Most of the comments on this week's bowl picks, besides questioning merely having Michigan in the BCS (one more loss and all this is moot), question why the Wolverines get in ahead of Oklahoma State, which would unquestionably be the higher ranked team.  To understand that, you have to understand the BCS bowl selection process.

You also have to understand what bowls are looking for when creating their matchups.  They want the best possible game they can get, and bowls measure that primarily in terms of ticket sales and TV viewers.  Things like rankings, records and conference standings are secondary considerations at best.  That's why there are so many bowl selection rules, like the one that automatically qualifies the highest-rated non-AQ team for the BCS, or the ACC rule that protects a team from being skipped over by a bowl for another team that won more than one fewer conference games.  If bowls could be trusted to go in conference standing/ranking order, those rules wouldn't be necessary.

The BCS has ten spots.  Six are reserved for the AQ conference champions.  In my projection, those are:

Clemson (ACC), Cincinnati (Big East), Wisconsin (Big Ten), Oklahoma (Big 12), Stanford (Pac-12), LSU (SEC).

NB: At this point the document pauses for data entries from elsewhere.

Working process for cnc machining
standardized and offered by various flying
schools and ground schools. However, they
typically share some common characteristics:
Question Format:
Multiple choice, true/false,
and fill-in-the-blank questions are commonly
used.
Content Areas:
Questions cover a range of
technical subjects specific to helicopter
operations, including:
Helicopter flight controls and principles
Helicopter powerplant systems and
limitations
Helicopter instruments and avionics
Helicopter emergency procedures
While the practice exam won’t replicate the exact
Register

There are also four at-large spots, but two teams automatically qualify for those in my projection:

Alabama, as the highest-rated AQ non-champion, ranked in the top four.
Boise State, as the highest-rated non-AQ conference champion, ranked in the top 12.

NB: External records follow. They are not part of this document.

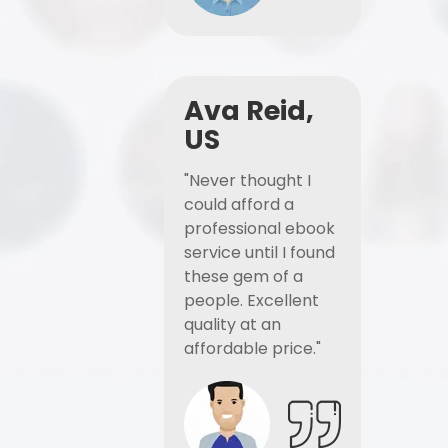
Ava Reid,
US
"Never thought I
could afford a
professional ebook
service until I found
these gem of a
people. Excellent
quality at an
affordable price."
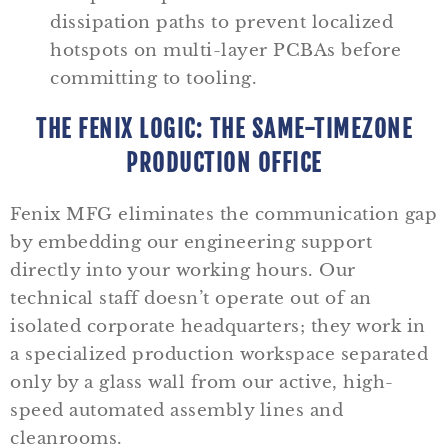
dissipation paths to prevent localized
hotspots on multi-layer PCBAs before
committing to tooling.
THE FENIX LOGIC: THE SAME-TIMEZONE
PRODUCTION OFFICE
Fenix MFG eliminates the communication gap
by embedding our engineering support
directly into your working hours. Our
technical staff doesn’t operate out of an
isolated corporate headquarters; they work in
a specialized production workspace separated
only by a glass wall from our active, high-
speed automated assembly lines and
cleanrooms.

That only leaves two spots open.  The rest of my at-large pool contains:

Arkansas, Georgia, Houston, Michigan, Oklahoma State, Oregon, Virginia Tech.

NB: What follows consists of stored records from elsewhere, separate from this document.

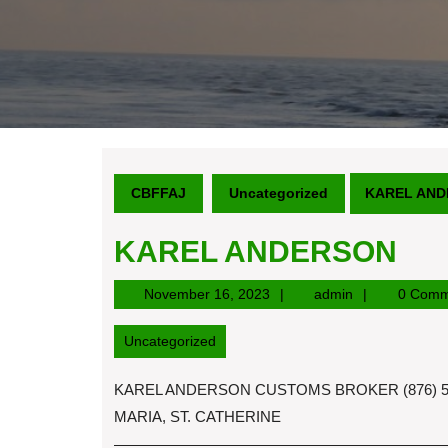
CBFFAJ
Uncategorized
KAREL AN
KAREL ANDERSON
November
admin
November 16, 2023
admin
0 Comm
16,
2023
Uncategorized
KAREL ANDERSON CUSTOMS BROKER (876) 5
MARIA, ST. CATHERINE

Note that with LSU and Alabama automatically qualified for the BCS and a two-team limit per conference, Arkansas and Georgia cannot be chosen.

The first thing that happens is that the top two teams go into the title game, and the other contracted conference champions get put in their bowls.  So, we start with:

Title game: LSU vs Stanford
Rose: Wisconsin vs ?
Fiesta: Oklahoma vs ?
Sugar: ? vs ?
Orange: Clemson vs ?

The next step is that the bowls that lost conference champions to the title game get to choose replacement.  They always choose teams from their conference tie-in if one is available.  The Sugar chooses first because it lost the No. 1 team, and takes Alabama.  The Rose picks Oregon to replace Stanford.  Now, we have:

Title game: LSU vs Stanford
Rose: Wisconsin vs Oregon
Fiesta: Oklahoma vs ?
Sugar: Alabama vs ?
Orange: Clemson vs ?

Boise State and Cincinnati still have to go somewhere, so only one at-large spot is open.

The Fiesta gets the first choice of selections for its game in this year's rotation, followed by the Sugar and Orange.  The Fiesta can chose from Boise State, Cincinnati, Houston, Michigan, Oklahoma State and Virginia Tech.

Michigan blows all of those other teams out of the water in terms of fan base and marquee value.  Not even close.  Also, Michigan's fan base would not be jaded by a recent run of success, as sometimes happens with other schools. 

However, two other choices would be much higher ranked:

Oklahoma State isn't a good choice because conference mate Oklahoma is already there.
Boise State would be OK, but the Fiesta has had the Broncos both times it has been in the BCS (including one memorable meeting with the Sooners), and would probably prefer to leave them for someone else.

So, while the Fiesta might go with Boise, but I think the allure of Michigan will be too good to pass up.

The Sugar gets the next pick, and with only Boise or Cincinnati to choose from, the Broncos are an easy choice.  The Bearcats end up in the Orange, and Oklahoma State and its 11-1 record drop out.

Them's the breaks.  Note that if either of the other bowls had first choice instead of the Fiesta, Oklahoma State would almost certainly be that choice.  Also, if the Fiesta did decide to choose Boise, OSU would almost certainly end up in the Sugar.